Well, when our dance was over, Sue sat next to me and the accountant, her name was Joan, sat next to Stan. The girls had worked things out themselves. They had taken the initiative to "play switchies." Oh, how glad I was they did. I remember at the time looking over at Stan. I was afraid he'd be disappointed, but he seemed very content. He would tell me later they he liked Joan but was afraid to initiate a relationship because Joan was responsible for a lot of the business he generated with her company. He thought that if they dated her and things went south, he might lose a big account. But now he told me "it was worth the risk."

As the evening wore down, I remember taking Sue up to her apartment. As we reached her apartment door, she turned toward toward me and I gave her a big kiss. I remember saying something like, "I hope to see you again." I remember her saying, "I hope so, too."

Just then, my mind came back to the present at Fitz's bar in Vegas as the Texan kept up his incessant babbling about us dating showgirls. As he was about to give up at what I think he sensed was a lost cause, I recall him saying, "Now you're sure you've never 'played switchies'." I recall replying, "Come to think of it... There was this one time about forty years ago." But then I quickly added, "I was single then."

As for Sue, the model, I dated her once, but that was it.

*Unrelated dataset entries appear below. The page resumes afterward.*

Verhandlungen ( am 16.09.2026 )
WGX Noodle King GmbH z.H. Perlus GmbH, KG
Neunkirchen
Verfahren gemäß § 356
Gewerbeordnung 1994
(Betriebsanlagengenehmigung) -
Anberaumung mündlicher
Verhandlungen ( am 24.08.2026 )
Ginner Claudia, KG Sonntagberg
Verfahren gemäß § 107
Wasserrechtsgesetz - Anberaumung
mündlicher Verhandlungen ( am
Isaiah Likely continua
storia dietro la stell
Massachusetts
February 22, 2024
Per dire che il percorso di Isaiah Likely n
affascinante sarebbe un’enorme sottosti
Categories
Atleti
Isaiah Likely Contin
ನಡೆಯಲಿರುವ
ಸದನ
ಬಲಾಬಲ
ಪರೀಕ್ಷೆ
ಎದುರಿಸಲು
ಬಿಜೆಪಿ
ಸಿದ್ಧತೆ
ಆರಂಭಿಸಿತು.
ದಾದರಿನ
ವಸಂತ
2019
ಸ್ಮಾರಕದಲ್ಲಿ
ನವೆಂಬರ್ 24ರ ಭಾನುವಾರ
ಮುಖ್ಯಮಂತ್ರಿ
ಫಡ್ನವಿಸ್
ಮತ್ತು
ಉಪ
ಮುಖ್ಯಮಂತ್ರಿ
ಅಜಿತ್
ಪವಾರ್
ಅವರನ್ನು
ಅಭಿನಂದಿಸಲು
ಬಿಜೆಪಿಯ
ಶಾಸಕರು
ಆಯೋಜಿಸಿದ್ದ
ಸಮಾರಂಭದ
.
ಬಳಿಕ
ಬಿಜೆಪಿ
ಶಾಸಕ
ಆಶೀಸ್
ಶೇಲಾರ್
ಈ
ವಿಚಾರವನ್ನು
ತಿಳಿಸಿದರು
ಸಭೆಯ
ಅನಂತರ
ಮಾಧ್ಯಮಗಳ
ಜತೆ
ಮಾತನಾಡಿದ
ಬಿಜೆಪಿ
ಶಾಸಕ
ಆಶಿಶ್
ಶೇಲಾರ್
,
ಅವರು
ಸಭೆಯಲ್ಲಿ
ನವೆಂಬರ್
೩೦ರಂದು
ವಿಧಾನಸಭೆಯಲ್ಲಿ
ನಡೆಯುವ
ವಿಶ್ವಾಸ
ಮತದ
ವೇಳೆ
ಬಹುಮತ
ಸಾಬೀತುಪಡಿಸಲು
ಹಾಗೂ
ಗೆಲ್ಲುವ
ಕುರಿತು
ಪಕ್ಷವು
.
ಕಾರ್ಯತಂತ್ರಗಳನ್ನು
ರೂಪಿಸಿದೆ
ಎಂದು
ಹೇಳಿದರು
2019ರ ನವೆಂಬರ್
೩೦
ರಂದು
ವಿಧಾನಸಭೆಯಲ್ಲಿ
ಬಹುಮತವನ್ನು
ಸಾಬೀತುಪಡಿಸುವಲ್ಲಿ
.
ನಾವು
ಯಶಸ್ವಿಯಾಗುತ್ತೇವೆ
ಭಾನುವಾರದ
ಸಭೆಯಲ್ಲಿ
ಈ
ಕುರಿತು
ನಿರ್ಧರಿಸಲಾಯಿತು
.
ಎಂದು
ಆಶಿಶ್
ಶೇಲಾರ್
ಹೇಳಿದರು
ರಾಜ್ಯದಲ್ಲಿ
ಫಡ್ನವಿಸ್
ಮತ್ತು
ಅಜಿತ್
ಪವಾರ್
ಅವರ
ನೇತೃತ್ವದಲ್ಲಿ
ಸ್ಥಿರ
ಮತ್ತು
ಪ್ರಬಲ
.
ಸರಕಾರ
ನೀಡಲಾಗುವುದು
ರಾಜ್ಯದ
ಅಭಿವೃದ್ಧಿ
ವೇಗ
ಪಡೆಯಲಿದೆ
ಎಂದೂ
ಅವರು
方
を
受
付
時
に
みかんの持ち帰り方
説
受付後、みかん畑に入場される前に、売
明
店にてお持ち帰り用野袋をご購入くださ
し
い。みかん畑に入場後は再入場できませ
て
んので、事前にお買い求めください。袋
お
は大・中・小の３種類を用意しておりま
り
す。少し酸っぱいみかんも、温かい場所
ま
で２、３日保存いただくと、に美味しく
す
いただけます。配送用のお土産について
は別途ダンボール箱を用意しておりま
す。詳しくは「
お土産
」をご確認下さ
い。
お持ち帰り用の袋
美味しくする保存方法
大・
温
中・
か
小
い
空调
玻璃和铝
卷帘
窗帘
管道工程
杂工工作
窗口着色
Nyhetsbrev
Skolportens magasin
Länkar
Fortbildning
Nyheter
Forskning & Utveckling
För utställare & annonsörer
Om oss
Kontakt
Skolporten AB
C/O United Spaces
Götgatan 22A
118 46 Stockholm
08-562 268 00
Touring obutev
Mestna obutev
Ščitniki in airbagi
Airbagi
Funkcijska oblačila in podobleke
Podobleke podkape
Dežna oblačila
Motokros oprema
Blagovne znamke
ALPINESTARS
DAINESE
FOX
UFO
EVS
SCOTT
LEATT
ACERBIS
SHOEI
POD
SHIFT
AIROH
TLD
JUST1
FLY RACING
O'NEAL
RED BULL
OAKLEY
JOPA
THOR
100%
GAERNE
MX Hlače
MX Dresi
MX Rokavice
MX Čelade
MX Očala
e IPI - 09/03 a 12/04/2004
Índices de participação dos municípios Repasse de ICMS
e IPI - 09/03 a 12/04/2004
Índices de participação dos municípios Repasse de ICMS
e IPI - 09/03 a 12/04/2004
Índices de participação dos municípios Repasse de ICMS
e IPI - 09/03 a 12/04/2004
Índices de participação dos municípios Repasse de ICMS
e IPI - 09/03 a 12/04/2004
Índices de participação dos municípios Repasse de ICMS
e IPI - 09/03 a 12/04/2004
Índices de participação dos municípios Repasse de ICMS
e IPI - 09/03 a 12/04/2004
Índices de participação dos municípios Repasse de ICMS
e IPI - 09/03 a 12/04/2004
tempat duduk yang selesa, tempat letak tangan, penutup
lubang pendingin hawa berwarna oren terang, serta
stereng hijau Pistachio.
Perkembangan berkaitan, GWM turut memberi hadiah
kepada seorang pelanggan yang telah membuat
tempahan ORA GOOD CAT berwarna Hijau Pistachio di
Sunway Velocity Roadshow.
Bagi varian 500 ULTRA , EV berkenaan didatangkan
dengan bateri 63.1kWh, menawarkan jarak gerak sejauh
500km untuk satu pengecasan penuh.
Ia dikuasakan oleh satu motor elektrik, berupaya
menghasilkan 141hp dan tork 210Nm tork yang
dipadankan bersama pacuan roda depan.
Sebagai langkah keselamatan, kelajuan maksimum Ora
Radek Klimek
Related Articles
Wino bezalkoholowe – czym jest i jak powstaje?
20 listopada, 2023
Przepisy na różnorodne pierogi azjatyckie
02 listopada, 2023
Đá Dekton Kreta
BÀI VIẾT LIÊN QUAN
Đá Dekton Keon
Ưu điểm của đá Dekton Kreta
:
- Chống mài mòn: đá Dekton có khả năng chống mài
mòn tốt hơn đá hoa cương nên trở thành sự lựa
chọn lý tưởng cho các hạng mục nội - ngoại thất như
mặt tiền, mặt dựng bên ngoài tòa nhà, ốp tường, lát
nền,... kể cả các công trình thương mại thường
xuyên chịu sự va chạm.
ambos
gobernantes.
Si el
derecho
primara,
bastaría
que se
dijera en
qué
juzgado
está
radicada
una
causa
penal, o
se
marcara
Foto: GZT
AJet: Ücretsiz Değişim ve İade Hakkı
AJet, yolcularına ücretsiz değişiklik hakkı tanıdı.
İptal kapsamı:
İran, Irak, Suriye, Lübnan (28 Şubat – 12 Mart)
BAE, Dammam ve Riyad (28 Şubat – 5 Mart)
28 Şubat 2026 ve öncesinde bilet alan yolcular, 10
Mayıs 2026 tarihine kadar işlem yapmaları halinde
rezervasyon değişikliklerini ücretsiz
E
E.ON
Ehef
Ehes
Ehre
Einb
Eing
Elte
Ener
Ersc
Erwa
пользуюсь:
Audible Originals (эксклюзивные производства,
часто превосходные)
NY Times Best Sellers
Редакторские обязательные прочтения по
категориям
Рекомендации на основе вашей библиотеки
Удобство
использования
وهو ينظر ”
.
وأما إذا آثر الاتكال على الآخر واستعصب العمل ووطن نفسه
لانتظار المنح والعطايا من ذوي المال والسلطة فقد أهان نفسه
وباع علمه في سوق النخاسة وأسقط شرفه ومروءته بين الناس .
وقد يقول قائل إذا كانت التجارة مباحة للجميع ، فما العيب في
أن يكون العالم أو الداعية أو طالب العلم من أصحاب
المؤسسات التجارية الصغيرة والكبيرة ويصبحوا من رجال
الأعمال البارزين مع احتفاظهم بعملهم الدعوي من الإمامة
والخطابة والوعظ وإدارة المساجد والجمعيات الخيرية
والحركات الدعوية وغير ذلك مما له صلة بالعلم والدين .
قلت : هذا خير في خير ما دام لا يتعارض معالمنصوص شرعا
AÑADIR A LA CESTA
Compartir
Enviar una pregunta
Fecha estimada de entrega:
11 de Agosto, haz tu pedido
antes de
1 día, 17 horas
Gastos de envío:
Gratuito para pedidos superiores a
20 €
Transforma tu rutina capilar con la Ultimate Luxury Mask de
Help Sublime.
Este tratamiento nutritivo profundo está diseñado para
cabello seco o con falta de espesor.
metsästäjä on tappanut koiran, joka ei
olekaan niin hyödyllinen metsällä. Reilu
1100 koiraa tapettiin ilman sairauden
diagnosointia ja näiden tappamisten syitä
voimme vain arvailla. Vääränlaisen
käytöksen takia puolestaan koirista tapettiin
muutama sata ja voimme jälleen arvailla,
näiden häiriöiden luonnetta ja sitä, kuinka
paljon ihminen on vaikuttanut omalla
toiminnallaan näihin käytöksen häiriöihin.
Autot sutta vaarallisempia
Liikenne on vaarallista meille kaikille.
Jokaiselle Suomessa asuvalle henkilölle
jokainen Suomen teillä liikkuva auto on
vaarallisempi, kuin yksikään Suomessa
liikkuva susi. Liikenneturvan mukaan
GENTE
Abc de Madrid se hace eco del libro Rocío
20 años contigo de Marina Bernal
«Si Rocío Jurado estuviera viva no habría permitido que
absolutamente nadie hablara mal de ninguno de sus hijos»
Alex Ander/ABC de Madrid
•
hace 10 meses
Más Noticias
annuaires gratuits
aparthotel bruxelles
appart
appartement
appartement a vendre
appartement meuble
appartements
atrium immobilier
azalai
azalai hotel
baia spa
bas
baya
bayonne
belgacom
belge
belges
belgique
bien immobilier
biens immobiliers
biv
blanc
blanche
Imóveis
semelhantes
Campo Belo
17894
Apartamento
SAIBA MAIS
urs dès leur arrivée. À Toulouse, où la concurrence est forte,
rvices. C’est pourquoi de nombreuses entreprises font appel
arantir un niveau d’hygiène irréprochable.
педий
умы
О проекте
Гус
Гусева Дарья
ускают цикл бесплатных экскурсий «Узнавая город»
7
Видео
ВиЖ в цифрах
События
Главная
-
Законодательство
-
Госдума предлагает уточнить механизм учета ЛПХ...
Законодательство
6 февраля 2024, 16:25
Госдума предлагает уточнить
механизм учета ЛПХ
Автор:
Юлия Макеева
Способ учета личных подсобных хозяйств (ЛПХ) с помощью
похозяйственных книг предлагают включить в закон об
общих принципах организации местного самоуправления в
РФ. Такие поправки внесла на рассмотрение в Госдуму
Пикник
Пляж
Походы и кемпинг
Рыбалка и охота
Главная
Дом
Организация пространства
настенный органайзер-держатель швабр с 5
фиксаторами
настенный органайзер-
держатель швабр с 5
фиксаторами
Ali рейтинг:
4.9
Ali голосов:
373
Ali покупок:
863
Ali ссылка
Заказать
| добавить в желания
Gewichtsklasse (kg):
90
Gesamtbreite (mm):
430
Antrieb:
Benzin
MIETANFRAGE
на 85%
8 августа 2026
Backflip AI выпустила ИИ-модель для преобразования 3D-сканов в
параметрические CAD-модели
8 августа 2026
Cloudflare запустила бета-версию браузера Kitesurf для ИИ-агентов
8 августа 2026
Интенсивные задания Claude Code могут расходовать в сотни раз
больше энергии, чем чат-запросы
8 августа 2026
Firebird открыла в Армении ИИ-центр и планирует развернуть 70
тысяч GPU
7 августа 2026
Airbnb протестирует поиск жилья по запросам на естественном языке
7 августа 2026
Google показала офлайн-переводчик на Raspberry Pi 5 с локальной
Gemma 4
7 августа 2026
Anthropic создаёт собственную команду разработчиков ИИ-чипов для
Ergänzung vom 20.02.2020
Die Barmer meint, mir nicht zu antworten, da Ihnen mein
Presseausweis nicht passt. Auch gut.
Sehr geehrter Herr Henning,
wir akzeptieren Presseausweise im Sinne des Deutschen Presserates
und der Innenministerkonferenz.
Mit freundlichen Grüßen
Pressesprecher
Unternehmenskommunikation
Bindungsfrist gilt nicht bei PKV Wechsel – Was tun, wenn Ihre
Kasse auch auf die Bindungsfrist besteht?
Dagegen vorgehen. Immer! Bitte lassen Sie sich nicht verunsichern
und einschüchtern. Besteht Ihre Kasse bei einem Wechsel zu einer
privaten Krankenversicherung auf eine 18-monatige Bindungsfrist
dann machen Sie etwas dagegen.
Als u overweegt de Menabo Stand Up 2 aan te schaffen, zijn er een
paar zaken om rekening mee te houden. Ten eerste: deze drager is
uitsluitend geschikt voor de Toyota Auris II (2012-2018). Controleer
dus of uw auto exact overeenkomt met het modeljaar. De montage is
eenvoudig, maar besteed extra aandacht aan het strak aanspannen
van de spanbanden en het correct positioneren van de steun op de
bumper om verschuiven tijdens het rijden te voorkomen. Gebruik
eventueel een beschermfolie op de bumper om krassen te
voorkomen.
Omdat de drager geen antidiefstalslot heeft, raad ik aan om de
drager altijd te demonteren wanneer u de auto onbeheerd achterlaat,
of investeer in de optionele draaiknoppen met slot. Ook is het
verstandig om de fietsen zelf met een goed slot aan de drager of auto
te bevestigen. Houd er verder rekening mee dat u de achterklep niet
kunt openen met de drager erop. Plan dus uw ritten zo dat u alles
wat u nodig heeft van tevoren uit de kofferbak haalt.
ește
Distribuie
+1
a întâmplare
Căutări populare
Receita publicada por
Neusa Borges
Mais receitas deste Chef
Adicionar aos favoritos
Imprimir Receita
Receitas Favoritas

I would never see her again. Oh, I take that back. About two or three months after I last dated Sue, she was working hospitality at the Sportsmen and Camping Show at Boston's Hynes Auditorium. I would run into her there. But our conversation was brief and matter of fact.

Oh, come to think of it, I did see one more time -- her picture that is --she was modeling dresses for some department store. Her picture appeared in the newspaper. She looked as lovely as I remember her.

In hindsight, I will never forget that one and only time I "played switchies."
But I was single then. Now, at 71, married nearly 45 years with two adult children, "switchies" is not in the cards. Yet, yes, I confess, I did recently "play "switches." At my doctor's behest, I switched from drinking coffee to tea.